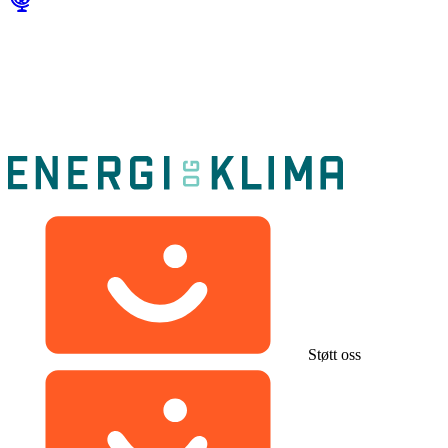
Støtt oss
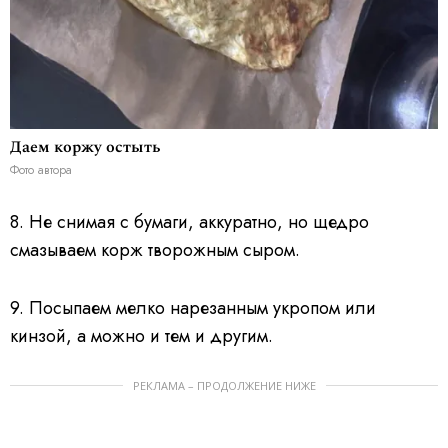
Даем коржу остыть
Фото автора
8. Не снимая с бумаги, аккуратно, но щедро
смазываем корж творожным сыром.
9. Посыпаем мелко нарезанным укропом или
кинзой, а можно и тем и другим.
РЕКЛАМА – ПРОДОЛЖЕНИЕ НИЖЕ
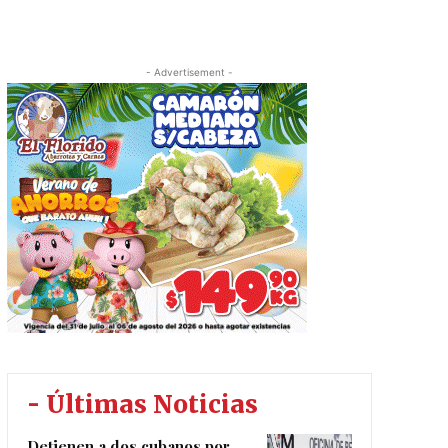
- Advertisement -
- Últimas Noticias
Detienen a dos cubanos por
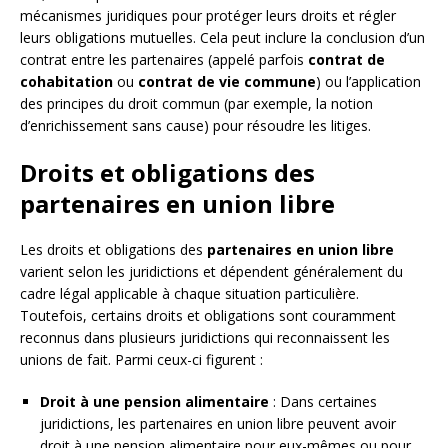
mécanismes juridiques pour protéger leurs droits et régler
leurs obligations mutuelles. Cela peut inclure la conclusion d’un
contrat entre les partenaires (appelé parfois
contrat de
cohabitation
ou
contrat de vie commune
) ou l’application
des principes du droit commun (par exemple, la notion
d’enrichissement sans cause) pour résoudre les litiges.
Droits et obligations des
partenaires en union libre
Les droits et obligations des
partenaires en union libre
varient selon les juridictions et dépendent généralement du
cadre légal applicable à chaque situation particulière.
Toutefois, certains droits et obligations sont couramment
reconnus dans plusieurs juridictions qui reconnaissent les
unions de fait. Parmi ceux-ci figurent :
Droit à une pension alimentaire
: Dans certaines
juridictions, les partenaires en union libre peuvent avoir
droit à une pension alimentaire pour eux-mêmes ou pour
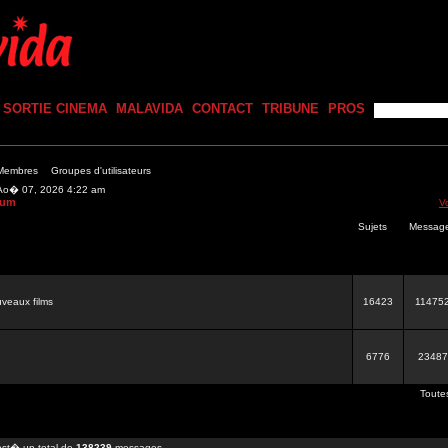
SORTIE CINEMA
MALAVIDA
CONTACT
TRIBUNE
PROS
 Membres
Groupes d'utilisateurs
n Ao� 07, 2026 4:22 am
rum
V
Sujets
Messag
veaux films
16423
11475
6776
23487
Toute
st� un total de
138239
messages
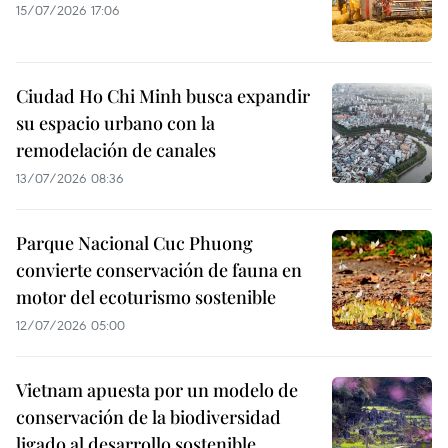
15/07/2026 17:06
Ciudad Ho Chi Minh busca expandir
su espacio urbano con la
remodelación de canales
13/07/2026 08:36
Parque Nacional Cuc Phuong
convierte conservación de fauna en
motor del ecoturismo sostenible
12/07/2026 05:00
Vietnam apuesta por un modelo de
conservación de la biodiversidad
ligado al desarrollo sostenible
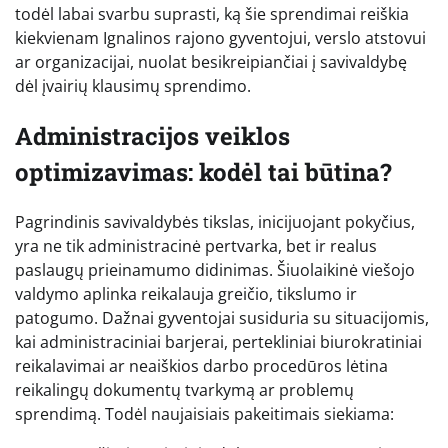
todėl labai svarbu suprasti, ką šie sprendimai reiškia
kiekvienam Ignalinos rajono gyventojui, verslo atstovui
ar organizacijai, nuolat besikreipiančiai į savivaldybę
dėl įvairių klausimų sprendimo.
Administracijos veiklos
optimizavimas: kodėl tai būtina?
Pagrindinis savivaldybės tikslas, inicijuojant pokyčius,
yra ne tik administracinė pertvarka, bet ir realus
paslaugų prieinamumo didinimas. Šiuolaikinė viešojo
valdymo aplinka reikalauja greičio, tikslumo ir
patogumo. Dažnai gyventojai susiduria su situacijomis,
kai administraciniai barjerai, pertekliniai biurokratiniai
reikalavimai ar neaiškios darbo procedūros lėtina
reikalingų dokumentų tvarkymą ar problemų
sprendimą. Todėl naujaisiais pakeitimais siekiama:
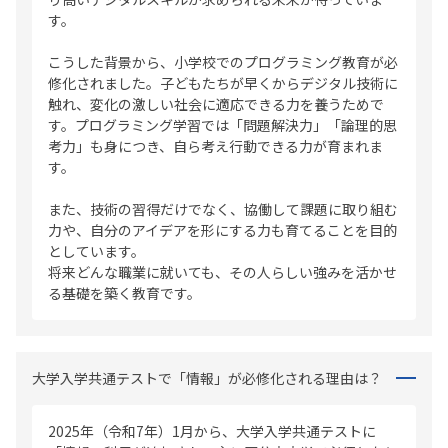
す。
こうした背景から、小学校でのプログラミング教育が必
修化されました。子どもたちが早くからデジタル技術に
触れ、変化の激しい社会に適応できる力を養うためで
す。プログラミング学習では「問題解決力」「論理的思
考力」も身につき、自ら考え行動できる力が育まれま
す。
また、技術の習得だけでなく、協働して課題に取り組む
力や、自分のアイデアを形にする力も育てることを目的
としています。
将来どんな職業に就いても、その人らしい強みを活かせ
る基礎を築く教育です。
大学入学共通テストで「情報」が必修化される理由は？
2025年（令和7年）1月から、大学入学共通テストに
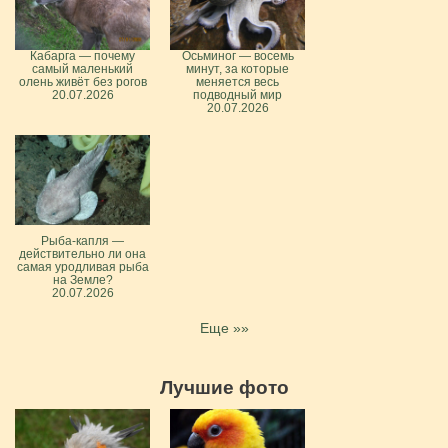
Кабарга — почему
Осьминог — восемь
самый маленький
минут, за которые
олень живёт без рогов
меняется весь
20.07.2026
подводный мир
20.07.2026
Рыба-капля —
действительно ли она
самая уродливая рыба
на Земле?
20.07.2026
Еще »»
Лучшие фото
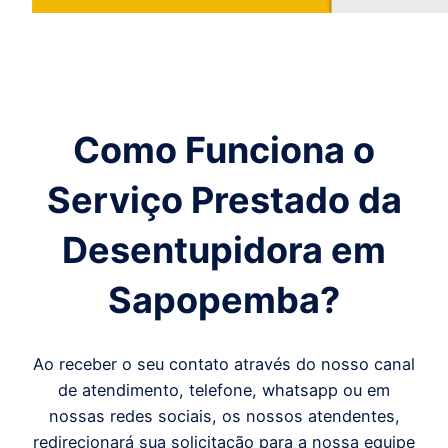
Como Funciona o
Serviço Prestado da
Desentupidora em
Sapopemba
?
Ao receber o seu contato através do nosso canal
de atendimento, telefone, whatsapp ou em
nossas redes sociais, os nossos atendentes,
redirecionará sua solicitação para a nossa equipe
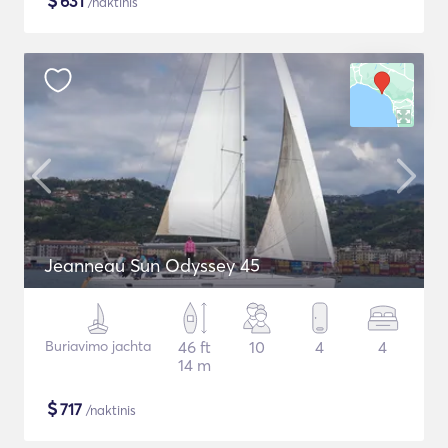
$
631
/naktinis
Jeanneau Sun Odyssey 45
Buriavimo jachta
46 ft
10
4
4
14 m
$
717
/naktinis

EXERCISE
Exactly reproduce the lines above, starting at the one that contains "juridictions, les partenaires" and ending at the one that contains "optimizavimas: kodėl tai būtina?", both inclusive; leave the pictures out and add no other lines.

ANSWER
juridictions, les partenaires en union libre peuvent avoir
droit à une pension alimentaire pour eux-mêmes ou pour
SORTIE CINEMA
MALAVIDA
CONTACT
TRIBUNE
PROS
 Membres
Groupes d'utilisateurs
n Ao� 07, 2026 4:22 am
rum
V
Sujets
Messag
veaux films
16423
11475
6776
23487
Toute
st� un total de
138239
messages
15/07/2026 17:06
Ciudad Ho Chi Minh busca expandir
su espacio urbano con la
remodelación de canales
13/07/2026 08:36
Parque Nacional Cuc Phuong
convierte conservación de fauna en
motor del ecoturismo sostenible
12/07/2026 05:00
Vietnam apuesta por un modelo de
conservación de la biodiversidad
ligado al desarrollo sostenible
todėl labai svarbu suprasti, ką šie sprendimai reiškia
kiekvienam Ignalinos rajono gyventojui, verslo atstovui
ar organizacijai, nuolat besikreipiančiai į savivaldybę
dėl įvairių klausimų sprendimo.
Administracijos veiklos
optimizavimas: kodėl tai būtina?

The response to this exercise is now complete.